Un arrêté ministériel vient d’homologuer le nouveau cahier des charges de l’IGP Citron de Menton. Désormais, les fruits « déclassés », jusqu’ici écartés voire laissés sur l’arbre, pourront porter le label, à condition d’être transformés.
Longtemps, ils finissaient au sol ou à la poubelle. Trop petits, trop gros, tordus ou marqués de quelques défauts, les citrons dits « déclassés » n’avaient pas droit au précieux label. C’est désormais fini.
Depuis le 1er août, l’or jaune dispose d’un nouveau cahier des charges, homologué par arrêté ministériel.
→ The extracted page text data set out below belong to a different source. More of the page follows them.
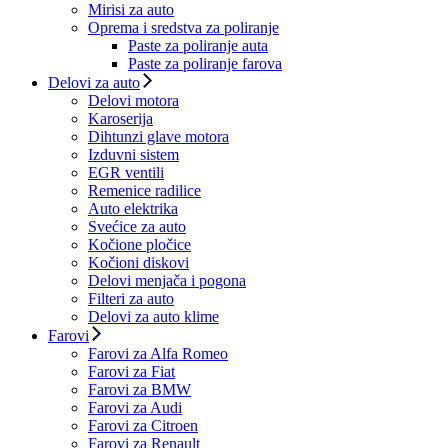
Mirisi za auto
Oprema i sredstva za poliranje
Paste za poliranje auta
Paste za poliranje farova
Delovi za auto
Delovi motora
Karoserija
Dihtunzi glave motora
Izduvni sistem
EGR ventili
Remenice radilice
Auto elektrika
Svećice za auto
Kočione pločice
Kočioni diskovi
Delovi menjača i pogona
Filteri za auto
Delovi za auto klime
Farovi
Farovi za Alfa Romeo
Farovi za Fiat
Farovi za BMW
Farovi za Audi
Farovi za Citroen
Farovi za Renault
L’aboutissement de plus de deux ans de travail mené par l’Association pour la promotion du citron de Menton (APCM), avec l’INAO et l’organisme Certipaq.
La catégorie 2 entre dans le label
Le changement majeur tient en un mot : la catégorie 2. Ces fruits jugés trop irréguliers pour l’étal pourront désormais bénéficier de l’indication géographique protégée (IGP), mais uniquement pour la transformation. Confitures, jus, gelées… C’est une nouvelle clientèle qui s’ouvre. Les catégories extra et 1, elles, ne bougent pas.
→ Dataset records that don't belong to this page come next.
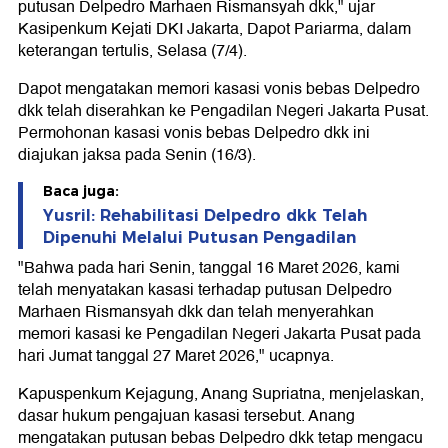
putusan Delpedro Marhaen Rismansyah dkk," ujar
Kasipenkum Kejati DKI Jakarta, Dapot Pariarma, dalam
keterangan tertulis, Selasa (7/4).
Dapot mengatakan memori kasasi vonis bebas Delpedro
dkk telah diserahkan ke Pengadilan Negeri Jakarta Pusat.
Permohonan kasasi vonis bebas Delpedro dkk ini
diajukan jaksa pada Senin (16/3).
Baca juga:
Yusril: Rehabilitasi Delpedro dkk Telah
Dipenuhi Melalui Putusan Pengadilan
"Bahwa pada hari Senin, tanggal 16 Maret 2026, kami
telah menyatakan kasasi terhadap putusan Delpedro
Marhaen Rismansyah dkk dan telah menyerahkan
memori kasasi ke Pengadilan Negeri Jakarta Pusat pada
hari Jumat tanggal 27 Maret 2026," ucapnya.
Kapuspenkum Kejagung, Anang Supriatna, menjelaskan,
dasar hukum pengajuan kasasi tersebut. Anang
mengatakan putusan bebas Delpedro dkk tetap mengacu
« Notre filière va forcément augmenter au niveau du tonnage, puisqu’il y aura encore plus de fruits à passer en station » se félicite Émilie Basin, agrumicultrice et présidente de l’APCM. Des calibres plus modestes, « jusqu’à 45 millimètres », qui n’atteignaient pas la taille requise, entreront dans le circuit.
Jusqu’à un fruit sur cinq gaspillé
« Sur une saison classique, on compte entre dix et quinze pour cent de fruits déclassés » parmi ceux apportés en station, chiffre Stéphane Constantin, directeur de l’association. En y ajoutant les citrons jamais décrochés, faute de débouché, « on arrive autour de quinze à vingt pour cent. »
Autant de récoltes que les acteurs du secteur pourront enfin valoriser. Et ils sont nombreux à être concernés. La filière mentonnaise se compose « en très grande partie d’amateurs », rappelle le directeur, des cultivateurs qui n’ont ni le temps ni les moyens de commercialiser leurs petites productions. « Pour eux, c’est une aubaine. »
Les « fruits moches » à la casserole, pas à l’étal
Pas question, pour autant, de brader son image. « Ce sont ce qu’on appelle les fruits moches » résume Stéphane Constantin. Ils resteront réservés aux professionnels de la transformation et « ne finiront pas sur les étals des magasins ni vendus en direct. » Les épiceries fines et les restaurants, très demandeurs, continueront eux de s’approvisionner en catégories supérieures.

L’évolution tombe à point nommé, alors que le dérèglement climatique bouscule les récoltes. « Selon les années, on avait tendance à avoir de petits fruits qu’on ne vendait pas au prix escompté » souffle Émilie Basin, qui écoule sa propre production. « Là, ça va changer la donne. »
Le nouveau dispositif entrera en vigueur avec la prochaine cueillette, quand « les petits arriveront, en décembre. » De quoi donner une seconde vie au plus emblématique des agrumes mentonnais, même le plus cabossé.